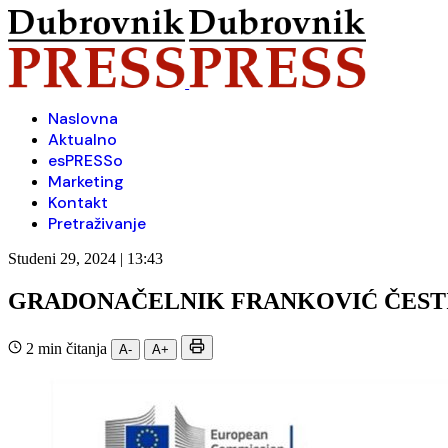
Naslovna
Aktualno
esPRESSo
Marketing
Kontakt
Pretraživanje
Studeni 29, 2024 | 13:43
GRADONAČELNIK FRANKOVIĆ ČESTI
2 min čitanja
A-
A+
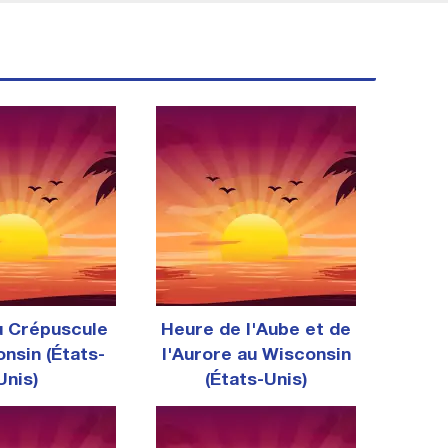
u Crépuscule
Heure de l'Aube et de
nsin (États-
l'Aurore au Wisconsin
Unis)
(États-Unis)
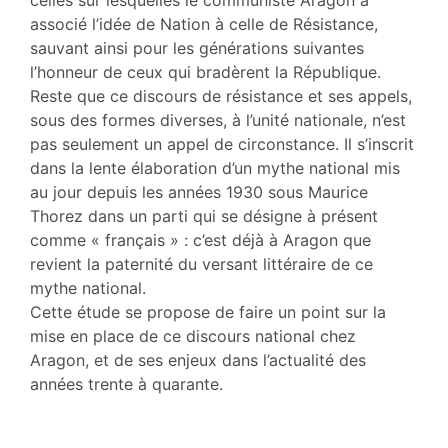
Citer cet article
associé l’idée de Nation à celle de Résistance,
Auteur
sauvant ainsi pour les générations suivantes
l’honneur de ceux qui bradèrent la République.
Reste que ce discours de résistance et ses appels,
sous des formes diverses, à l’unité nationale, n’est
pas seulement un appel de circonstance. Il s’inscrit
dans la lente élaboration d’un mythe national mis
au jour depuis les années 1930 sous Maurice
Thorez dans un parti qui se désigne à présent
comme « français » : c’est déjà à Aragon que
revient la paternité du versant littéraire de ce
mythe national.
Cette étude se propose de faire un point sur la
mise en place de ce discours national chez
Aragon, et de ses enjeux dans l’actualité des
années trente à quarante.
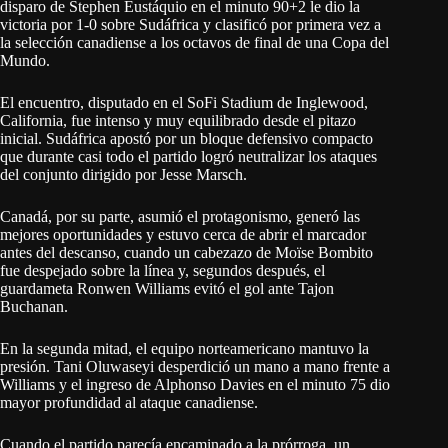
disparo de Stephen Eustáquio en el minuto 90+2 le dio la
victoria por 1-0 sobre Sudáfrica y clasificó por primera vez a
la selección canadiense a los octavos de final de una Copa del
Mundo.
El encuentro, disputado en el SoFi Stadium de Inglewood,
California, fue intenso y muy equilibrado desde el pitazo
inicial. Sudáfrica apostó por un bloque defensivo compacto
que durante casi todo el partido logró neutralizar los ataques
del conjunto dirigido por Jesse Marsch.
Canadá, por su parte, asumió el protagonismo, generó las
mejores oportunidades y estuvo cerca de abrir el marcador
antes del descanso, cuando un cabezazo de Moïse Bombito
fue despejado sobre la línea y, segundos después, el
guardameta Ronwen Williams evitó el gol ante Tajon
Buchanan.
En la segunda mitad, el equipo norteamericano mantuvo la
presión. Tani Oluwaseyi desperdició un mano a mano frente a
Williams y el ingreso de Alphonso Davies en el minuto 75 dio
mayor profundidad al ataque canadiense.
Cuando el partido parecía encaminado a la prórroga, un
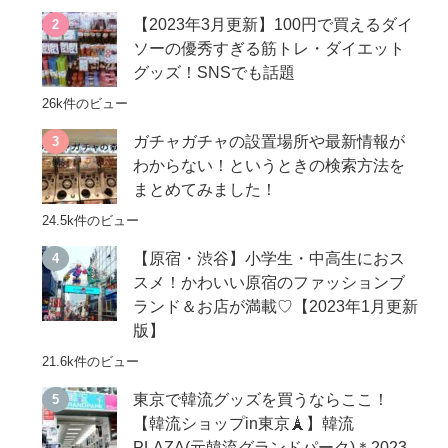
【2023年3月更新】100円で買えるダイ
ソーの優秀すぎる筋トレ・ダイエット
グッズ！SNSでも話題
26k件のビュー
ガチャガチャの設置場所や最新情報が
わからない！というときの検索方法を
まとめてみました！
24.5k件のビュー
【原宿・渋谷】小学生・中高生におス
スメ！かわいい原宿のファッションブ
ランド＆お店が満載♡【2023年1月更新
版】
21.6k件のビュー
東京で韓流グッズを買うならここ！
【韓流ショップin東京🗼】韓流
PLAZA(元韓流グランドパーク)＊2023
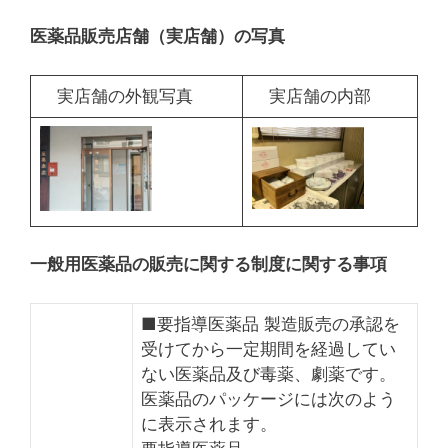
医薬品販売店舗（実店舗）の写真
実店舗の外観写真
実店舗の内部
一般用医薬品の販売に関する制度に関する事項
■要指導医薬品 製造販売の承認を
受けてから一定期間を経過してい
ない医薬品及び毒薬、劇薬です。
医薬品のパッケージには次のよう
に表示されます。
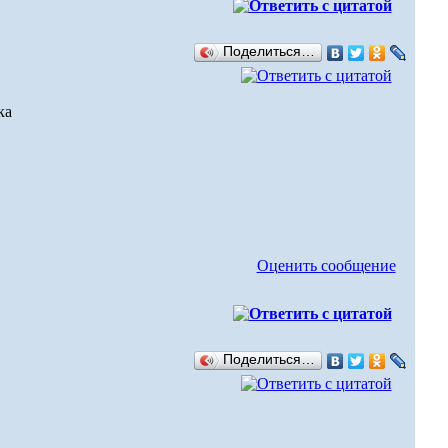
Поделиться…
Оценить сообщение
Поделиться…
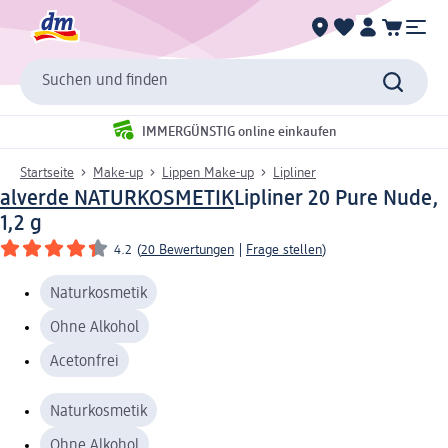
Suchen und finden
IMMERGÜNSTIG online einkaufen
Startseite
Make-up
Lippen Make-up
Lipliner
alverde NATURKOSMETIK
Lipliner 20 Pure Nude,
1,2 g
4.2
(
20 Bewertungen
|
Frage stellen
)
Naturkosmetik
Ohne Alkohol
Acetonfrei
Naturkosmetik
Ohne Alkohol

• • • •

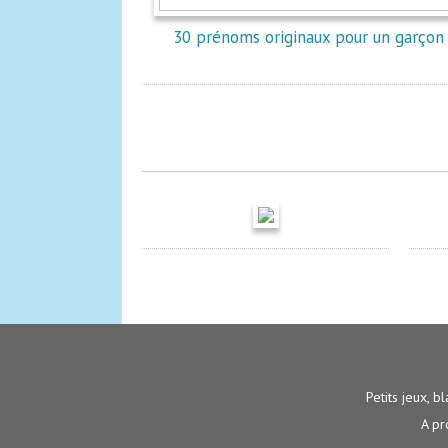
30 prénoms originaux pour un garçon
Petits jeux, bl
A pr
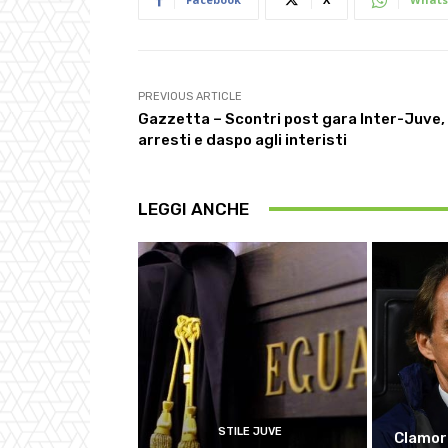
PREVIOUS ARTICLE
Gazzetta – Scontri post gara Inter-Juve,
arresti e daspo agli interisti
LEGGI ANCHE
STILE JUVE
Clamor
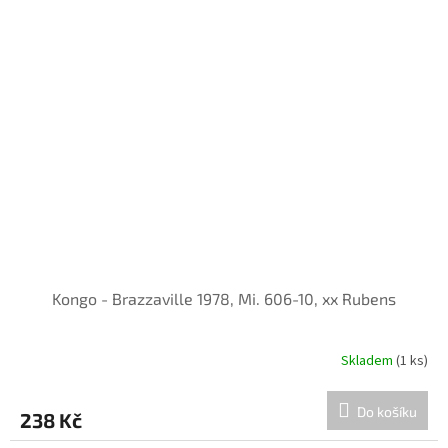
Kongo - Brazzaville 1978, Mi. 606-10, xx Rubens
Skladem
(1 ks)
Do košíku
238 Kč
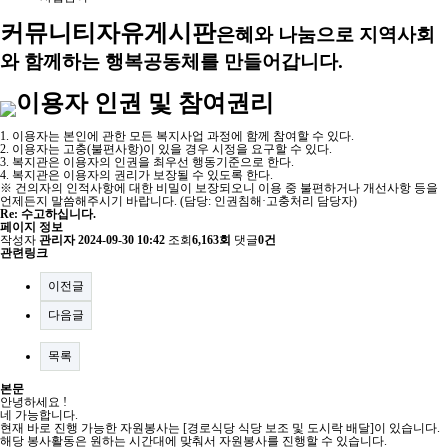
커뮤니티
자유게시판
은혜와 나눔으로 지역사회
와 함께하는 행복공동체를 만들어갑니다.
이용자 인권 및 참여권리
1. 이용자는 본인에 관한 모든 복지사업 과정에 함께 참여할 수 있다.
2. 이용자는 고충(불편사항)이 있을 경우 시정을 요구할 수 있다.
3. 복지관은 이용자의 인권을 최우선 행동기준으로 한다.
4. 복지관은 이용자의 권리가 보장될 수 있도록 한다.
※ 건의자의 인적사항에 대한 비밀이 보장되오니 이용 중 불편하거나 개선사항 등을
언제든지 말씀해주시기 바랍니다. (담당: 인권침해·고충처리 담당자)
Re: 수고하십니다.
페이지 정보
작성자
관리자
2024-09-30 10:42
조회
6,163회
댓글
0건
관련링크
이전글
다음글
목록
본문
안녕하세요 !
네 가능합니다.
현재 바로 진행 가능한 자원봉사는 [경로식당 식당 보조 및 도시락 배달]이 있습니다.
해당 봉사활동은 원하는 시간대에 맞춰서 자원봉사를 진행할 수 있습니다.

• • • •

**What is expected**
With "이용자의" as the string to find, copy every line of the records that holds it.

**Response area**
3. 복지관은 이용자의 인권을 최우선 행동기준으로 한다.
4. 복지관은 이용자의 권리가 보장될 수 있도록 한다.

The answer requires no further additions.